Occupant un rôle clé dans le village, Peau-de-Sang est malgré tout marginalisée par les villageois et condamnée à une fin tragique : « Ce rôle de passeuse, c’est dangereux et ça l’a toujours été historiquement. En même temps, ça montre que même en tuant cette femme-là, ça ne change strictement rien, la transformation sociale est faite. À partir du moment où les femmes s’émancipent, il n’y a pas plus de retour en arrière. Il y a des retours politiques possibles, mais concrètement, les acquis de ces femmes sont encore là et elles continuent à les transmettre. La circularité de la mort, c’est aussi la circularité de la transmission. »

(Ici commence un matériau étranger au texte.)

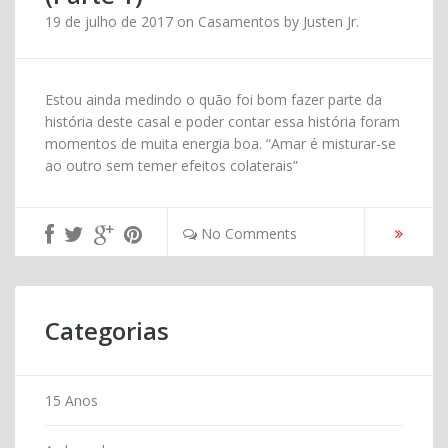
19 de julho de 2017
on
Casamentos
by
Justen Jr.
Estou ainda medindo o quão foi bom fazer parte da
história deste casal e poder contar essa história foram
momentos de muita energia boa. “Amar é misturar-se
ao outro sem temer efeitos colaterais”
No Comments
Categorias
15 Anos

Au moment d’écrire Peau-de-Sang, Audrée Wilhelmy travaillait sur un livre d’artistes sur les féminicides pour lequel elle a tapé, à la machine à écrire, les 1500 noms des femmes décédées par féminicide depuis celui de Polytechnique : « Il y avait une conscience très ancrée dans le réel de ce que j’étais en train d’écrire et de fictionnaliser. C’est la première fois que cette pratique artistique était autant en dialogue avec un projet de fiction. C’est une façon de montrer que la vie de ces femmes-là ne se résume pas à leur mort ; le récit est axé sur ce que Peau-de-Sang donne aux autres, et non sur sa mort. »

Nordicité et ruralité

Fascinée depuis l’enfance par les contes et légendes du terroir québécois ainsi que par les contes russes, Audrée Wilhelmy, qui avait revisité Les sept femmes de la Barbe-Bleue dans Les sangs (Leméac, 2013), dévoile qu’elle a puisé cette fois à différentes sources, dont Notre-Dame de Paris, de Victor Hugo. Peau-de-Sang, Binouche, son apprenti simple d’esprit, le sensuel notaire et le rigide médecin reprennent respectivement les rôles d’Esmeralda, de Quasimodo, de Phébus et de Frollo. À travers le Sulfureur, que Peau-de-Sang appelle son « beau diable », on reconnaît le Survenant de Germaine Guèvremont et le François Paradis de Maria Chapdelaine de Louis Hémon. Quant à la dépouille de Peau-de-Sang, elle rappelle celle de la Corriveau dans sa cage.

« Pour moi, Peau-de-Sang est un livre très québécois, comme Blanc résine l’était. Les contes québécois et les contes russes se recoupent beaucoup par la nordicité, ce qu’on ne retrouve pas dans les autres contes européens. Pour moi, tout ça fusionne de façon de plus en plus fluide, assez naturellement. Avant, je me concentrais sur un conte à partir duquel je travaillais, mais maintenant, l’univers que je crée s’autogénère davantage, mais en empruntant partout, ce qui me permet d’explorer toutes sortes de voix. »

Au sommet de son art, Audrée Wilhelmy s’approprie avec brio un grand nombre d’images, de personnages et de récits inscrits dans l’imaginaire collectif et livre un récit original qui s’inscrit parfaitement dans la lignée de ses romans précédents, tout en tissant un lien très fort entre le Québec ancestral et celui d’aujourd’hui.

« L’univers des contes est tellement violent et tellement splendide à la fois, il habite l’imaginaire des enfants avec tellement d’émerveillement que je n’ai pas l’impression que c’est un roman qui est particulièrement glauque ou inquiétant. J’ai écrit des choses pas mal plus violentes dans ma vie. Et le réel est pas mal pire… C’est le livre que j’ai eu le plus de plaisir à écrire parce que je me sentais en maîtrise de mes outils, mais aussi de mes idées. Je sais maintenant quels sont les sujets qui m’occupent et ce que je veux transmettre par l’écriture. »

Peau-de-Sang

Audrée Wilhelmy, Leméac, Montréal, 2023, 206 pages. En librairie le 6 septembre.